The "First Republic" of Czechoslovakia reworked many of those rifles into the Mosin 91/38 carbines for their own uses in the late 1930's. That's why the 91/38 rifles have production stamps and proof marks from imperial Russia before WW1. The Czechs also had a vast reserve of Mauser rifles from the Austrian army regiments that Czechs belonged to, and the Czech army used mostly Austrian army equipment all through the Twenties and Thirties, such as the "storm trooper" helmet that the Germans and Austrians adopted in 1917 that eventually morphed into the German helmets of WW2. The Czech front-line troops were equipped with CZ vz. 24 rifles, but reserve units and training units were probably equipped with Mosin rifles, much like US National Guard units had Model 1917 "Enfield" rifles up to the beginning of WW2.

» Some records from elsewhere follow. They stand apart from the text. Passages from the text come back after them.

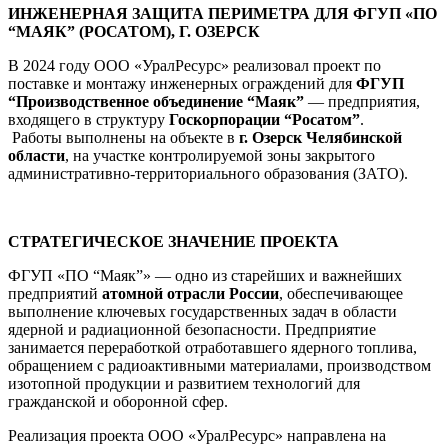
ИНЖЕНЕРНАЯ ЗАЩИТА ПЕРИМЕТРА ДЛЯ ФГУП «ПО
“МАЯК” (РОСАТОМ), Г. ОЗЕРСК
В 2024 году ООО «УралРесурс» реализовал проект по
поставке и монтажу инженерных ограждений для
ФГУП
“Производственное объединение “Маяк”
— предприятия,
входящего в структуру
Госкорпорации “Росатом”
.
Работы выполнены на объекте в
г. Озерск Челябинской
области
, на участке контролируемой зоны закрытого
административно-территориального образования (ЗАТО).
СТРАТЕГИЧЕСКОЕ ЗНАЧЕНИЕ ПРОЕКТА
ФГУП «ПО “Маяк”» — одно из старейших и важнейших
предприятий
атомной отрасли России
, обеспечивающее
выполнение ключевых государственных задач в области
ядерной и радиационной безопасности. Предприятие
занимается переработкой отработавшего ядерного топлива,
обращением с радиоактивными материалами, производством
изотопной продукции и развитием технологий для
гражданской и оборонной сфер.
Реализация проекта ООО «УралРесурс» направлена на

I don't know how many rifles were converted to 91/38 carbines. I'll probably hunt around the internet in the next few days to see if I can find a Czech language article with an estimate of numbers. I have a hunch that there weren't many to start with. Imagine if 50,000 legionnaires took their Mosin rifles home, then only some of those were converted into carbines... well, there wouldn't have been more carbines when they were done than rifles when they started. CZ had machine tools to make new "Mauser K98" rifles, but no machine tools to make new Mosins. It would have been a stopgap, probably. It's just speculation on my part....
So, if you can find a Mosin 91/38, you'll have a piece of forgotten history that you can keep alive. Good luck finding one. Show us pictures if you do.